Viewpoint: Affordable housing is an education issue
by Chris Naticchia
Now that the state has released its new housing unit allocations and assigned Claremont responsibility to zone for over 1,600 units—a quarter of them low- and very-low income—we’re likely to see increased attention from residents to housing affordability.
Clearly, affordable housing is a pressing, humanitarian issue: people who can’t afford housing often sleep in their cars or on the streets. It’s also an issue of intergenerational justice, since the lack of affordable housing unfairly freezes out younger generations from the opportunity to build equity by owning homes. But what may not seem so obvious is this: Affordable housing is an education issue too—one that hits us locally.
Affordable housing is an education issue not merely because parents who work two jobs to pay the rent or who worry constantly about eviction aren’t able to help their kids with homework as easily as parents who don’t face such obstacles. Unless we make headway on it, our school system as a whole is likely to suffer because a key ingredient of school quality is stable funding, which in California depends on stable enrollment.
But the school district, faced with declining enrollments from Claremont families, has accepted transfer students from other districts rather than face funding cuts and school closures. Currently, more than 1700 students (26 percent) of our district’s enrollment are transfers—the equivalent of nearly two of our seven elementary schools.

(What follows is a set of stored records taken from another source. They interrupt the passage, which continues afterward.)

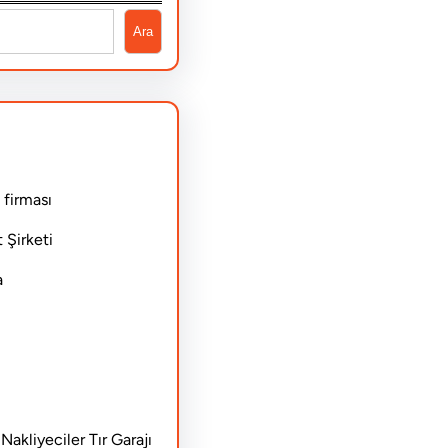
Ara
 firması
 Şirketi
a
akliyeciler Tır Garajı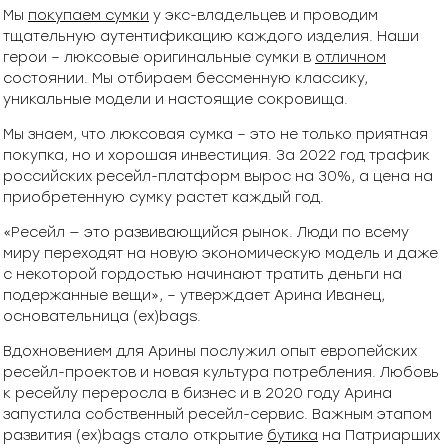
Мы
покупаем сумки
у экс-владельцев и проводим
тщательную аутентификацию каждого изделия. Наши
герои – люксовые оригинальные сумки в
отличном
состоянии. Мы отбираем бессменную классику,
уникальные модели и настоящие сокровища.
Мы знаем, что люксовая сумка – это не только приятная
покупка, но и хорошая инвестиция. За 2022 год трафик
российских ресейл-платформ вырос на 30%, а цена на
приобретенную сумку растет каждый год.
«Ресейл — это развивающийся рынок. Люди по всему
миру переходят на новую экономическую модель и даже
с некоторой гордостью начинают тратить деньги на
подержанные вещи», – утверждает Арина Иванец,
основательница (ex)bags.
Вдохновением для Арины послужил опыт европейских
ресейл-проектов и новая культура потребления. Любовь
к ресейлу переросла в бизнес и в 2020 году Арина
запустила собственный ресейл-сервис. Важным этапом
развития (ex)bags стало открытие
бутика
на Патриарших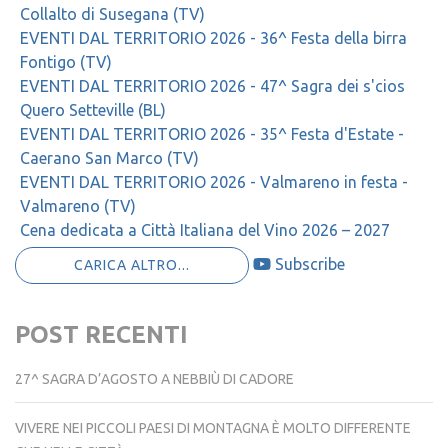
Collalto di Susegana (TV)
EVENTI DAL TERRITORIO 2026 - 36^ Festa della birra
Fontigo (TV)
EVENTI DAL TERRITORIO 2026 - 47^ Sagra dei s'cios
Quero Setteville (BL)
EVENTI DAL TERRITORIO 2026 - 35^ Festa d'Estate -
Caerano San Marco (TV)
EVENTI DAL TERRITORIO 2026 - Valmareno in festa -
Valmareno (TV)
Cena dedicata a Città Italiana del Vino 2026 – 2027
Subscribe
CARICA ALTRO...
POST RECENTI
27^ SAGRA D’AGOSTO A NEBBIÙ DI CADORE
VIVERE NEI PICCOLI PAESI DI MONTAGNA È MOLTO DIFFERENTE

But other districts, including those from whom we receive transfers, are experiencing enrollment declines as well, and may decide not to allow students to transfer to maintain funding. In fact, one neighboring district, facing the prospect of closing one or two elementary schools, has cut the flow of transfer students.
While we are compensated for this by increasing transfer students from elsewhere, our total enrollment still dropped last year by 200 students. In short, we can’t count on inter-district transfers to make up for declining enrollments from Claremont families.

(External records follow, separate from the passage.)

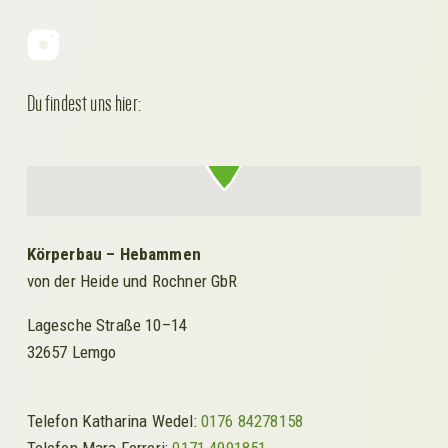
Du findest uns hier:
Körperbau – Hebammen
von der Heide und Rochner GbR
Lagesche Straße 10–14
32657 Lemgo
Telefon Katharina Wedel:
0176 84278158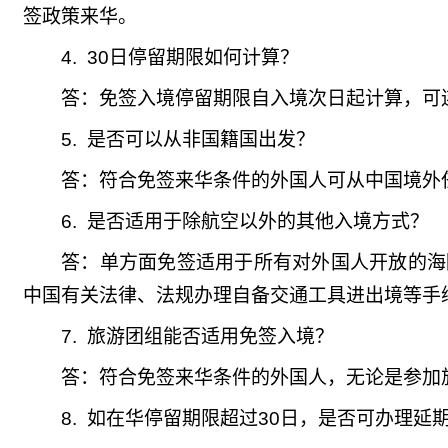
签政策来华。
4. 30
日停留期限如何计算？
答：免签入境停留期限自入境次日起计算，可
5.
是否可以从非国籍国出发？
答：符合免签来华条件的外国人可从中国境外
6.
是否适用于除航空以外的其他入境方式？
答：单方面免签适用于所有对外国人开放的海
中国有关法律、法规办理自备交通工具进出境等手
7.
旅游团组能否适用免签入境？
答：符合免签来华条件的外国人，无论是参加
8.
如在华停留期限超过
30
日，是否可办理延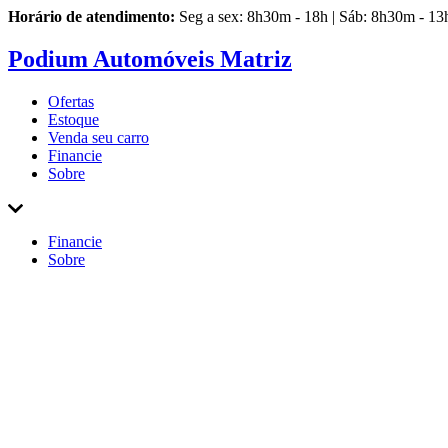
Horário de atendimento:
Seg a sex: 8h30m - 18h | Sáb: 8h30m - 13
Podium Automóveis Matriz
Ofertas
Estoque
Venda
seu carro
Financie
Sobre
Financie
Sobre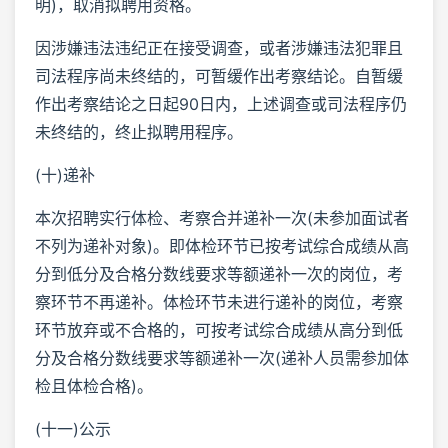
明)，取消拟聘用资格。
因涉嫌违法违纪正在接受调查，或者涉嫌违法犯罪且
司法程序尚未终结的，可暂缓作出考察结论。自暂缓
作出考察结论之日起90日内，上述调查或司法程序仍
未终结的，终止拟聘用程序。
(十)递补
本次招聘实行体检、考察合并递补一次(未参加面试者
不列为递补对象)。即体检环节已按考试综合成绩从高
分到低分及合格分数线要求等额递补一次的岗位，考
察环节不再递补。体检环节未进行递补的岗位，考察
环节放弃或不合格的，可按考试综合成绩从高分到低
分及合格分数线要求等额递补一次(递补人员需参加体
检且体检合格)。
(十一)公示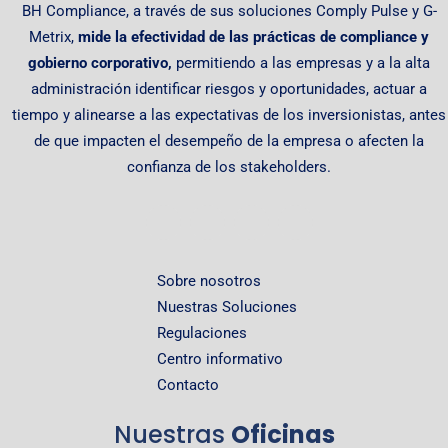
BH Compliance, a través de sus soluciones Comply Pulse y G-
Metrix,
mide la efectividad de las prácticas de compliance y
gobierno corporativo,
permitiendo
a las empresas y a la alta
administración identificar riesgos y oportunidades, actuar a
tiempo y alinearse a las expectativas de los inversionistas, antes
de que impacten el desempeño de la empresa o afecten la
confianza de los stakeholders.
Sobre nosotros
Nuestras Soluciones
Regulaciones
Centro informativo
Contacto
Nuestras
Oficinas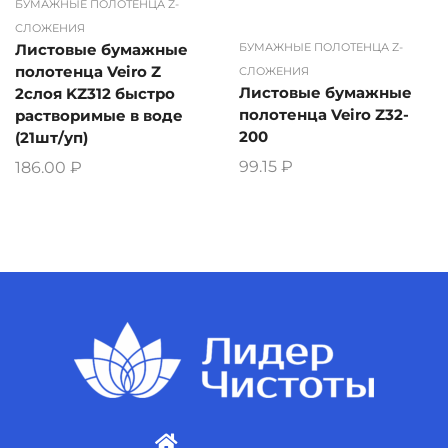
БУМАЖНЫЕ ПОЛОТЕНЦА Z-
СЛОЖЕНИЯ
БУМАЖНЫЕ ПОЛОТЕНЦА Z-
Листовые бумажные
полотенца Veiro Z
СЛОЖЕНИЯ
Листовые бумажные
2слоя KZ312 быстро
полотенца Veiro Z32-
растворимые в воде
200
(21шт/уп)
99.15
₽
186.00
₽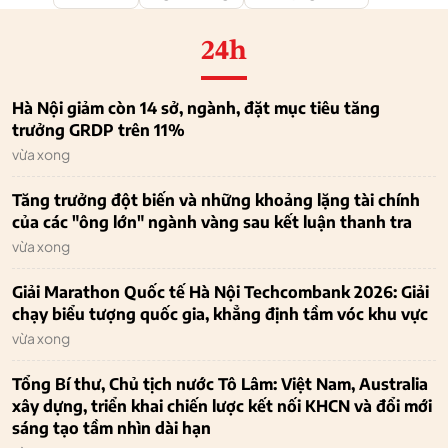
24h
Hà Nội giảm còn 14 sở, ngành, đặt mục tiêu tăng
trưởng GRDP trên 11%
vừa xong
Tăng trưởng đột biến và những khoảng lặng tài chính
của các "ông lớn" ngành vàng sau kết luận thanh tra
vừa xong
Giải Marathon Quốc tế Hà Nội Techcombank 2026: Giải
chạy biểu tượng quốc gia, khẳng định tầm vóc khu vực
vừa xong
Tổng Bí thư, Chủ tịch nước Tô Lâm: Việt Nam, Australia
xây dựng, triển khai chiến lược kết nối KHCN và đổi mới
sáng tạo tầm nhìn dài hạn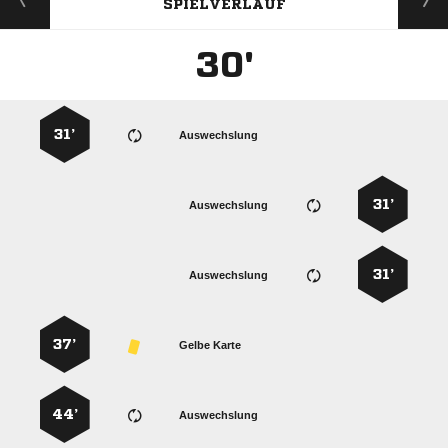
SPIELVERLAUF
30'
31’
Auswechslung
31’
Auswechslung
31’
Auswechslung
37’
Gelbe Karte
44’
Auswechslung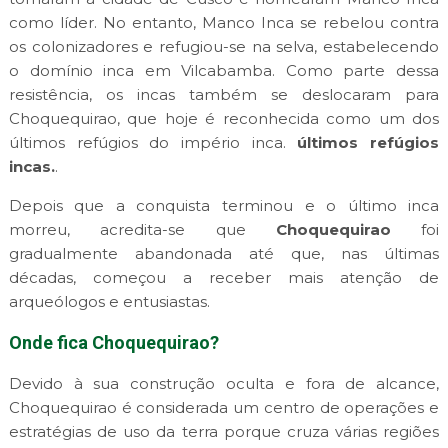
como líder. No entanto, Manco Inca se rebelou contra
os colonizadores e refugiou-se na selva, estabelecendo
o domínio inca em Vilcabamba. Como parte dessa
resistência, os incas também se deslocaram para
Choquequirao, que hoje é reconhecida como um dos
últimos refúgios do império inca.
últimos refúgios
incas.
.
Depois que a conquista terminou e o último inca
morreu, acredita-se que
Choquequirao
foi
gradualmente abandonada até que, nas últimas
décadas, começou a receber mais atenção de
arqueólogos e entusiastas.
Onde fica Choquequirao?
Devido à sua construção oculta e fora de alcance,
Choquequirao é considerada um centro de operações e
estratégias de uso da terra porque cruza várias regiões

If birth rates were to rise in Claremont, there might be grounds for optimism. But as a recent report from the Southern California Association of Governments indicates, we’re aging as a community.
Over the last decade, the number of residents aged 65 and over increased from 6,000 to nearly 6,750, while those aged 5 to 20 declined from 8,900 to 8,000 and those aged 21 to 34 declined by a few hundred. It’s not likely we’ll make up for declining enrollments with increased birth rates either.

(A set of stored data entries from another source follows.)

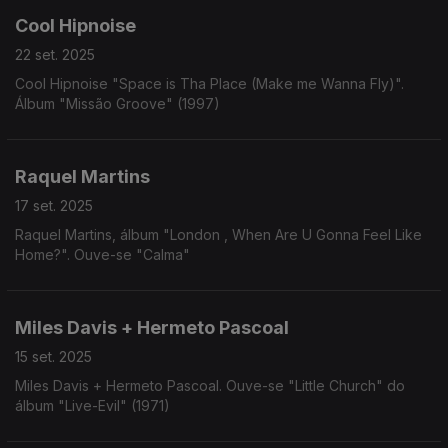
Cool Hipnoise
22 set. 2025
Cool Hipnoise "Space is Tha Place (Make me Wanna Fly)".
Álbum "Missão Groove" (1997)
Raquel Martins
17 set. 2025
Raquel Martins, álbum "London , When Are U Gonna Feel Like
Home?". Ouve-se "Calma"
Miles Davis + Hermeto Pascoal
15 set. 2025
Miles Davis + Hermeto Pascoal. Ouve-se "Little Church" do
álbum "Live-Evil" (1971)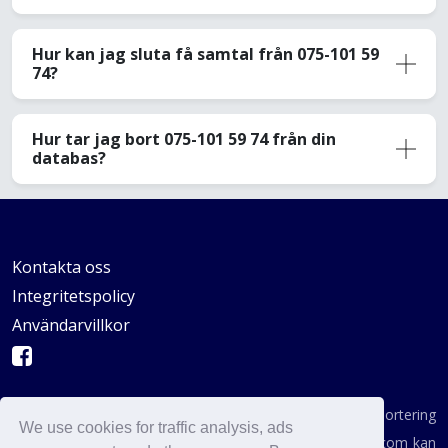
Hur kan jag sluta få samtal från 075-101 59
74?
Hur tar jag bort 075-101 59 74 från din
databas?
Kontakta oss
Integritetspolicy
Användarvillkor
AVSKYDANDE: Vi är inte en byrå för konsumentrapportering
We use cookies for traffic analysis, ads
enligt definitionen i någon statlig institution. AvoidCaller.com kan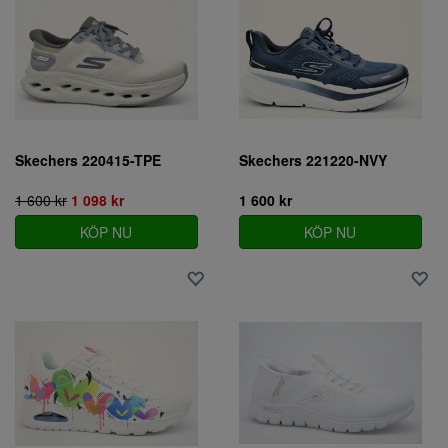
Skechers 220415-TPE
Skechers 221220-NVY
1 600 kr
1 098 kr
1 600 kr
KÖP NU
KÖP NU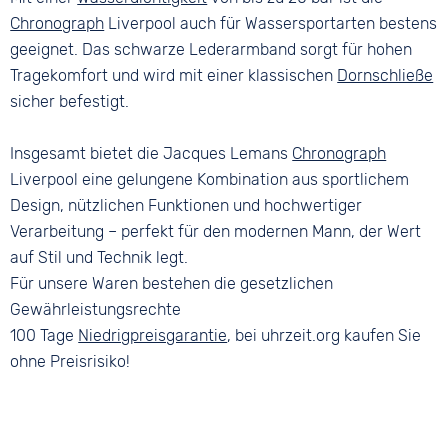
Chronograph
Liverpool auch für Wassersportarten bestens
geeignet. Das schwarze Lederarmband sorgt für hohen
Tragekomfort und wird mit einer klassischen
Dornschließe
sicher befestigt.
Insgesamt bietet die Jacques Lemans
Chronograph
Liverpool eine gelungene Kombination aus sportlichem
Design, nützlichen Funktionen und hochwertiger
Verarbeitung – perfekt für den modernen Mann, der Wert
auf Stil und Technik legt.
Für unsere Waren bestehen die gesetzlichen
Gewährleistungsrechte
100 Tage
Niedrigpreisgarantie
, bei uhrzeit.org kaufen Sie
ohne Preisrisiko!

How will we make up for declining enrollments without relying on increased birth rates or inter-district transfers? The answer is to entice more young families, couples and individuals—those who already have or who may soon have school-aged children—to move to Claremont. That, of course, depends crucially on our stock of affordable housing.
The alternative is to wait and hope for birth rates to increase or for other districts to supply us with transfer students. But then we are less masters of our own destiny and more dependent on others.
We also risk school closures, a path we’ve been down before with repercussions still felt today, over 40 years later: a bruising fight, complete with the sacking of a principal and a board recall election, to keep Sycamore Elementary open (forever memorialized in “The Recall,” a video on YouTube), and the closure of La Puerta Intermediate School, with the decades-long ordeal to find a suitable use for or buyer of that property. While it may not happen this year or next, it could happen within a decade if current trends continue.
If the preceding remarks are reasonably plausible, they invite us to see the issue of affordable housing in Claremont in a new light. It becomes harder to deflect responsibility for addressing the crisis elsewhere, because the impacts now approach our own doorsteps.
The risks of inaction are present. We can’t run down the clock. Let’s continue to make sure these matters receive the local attention they deserve.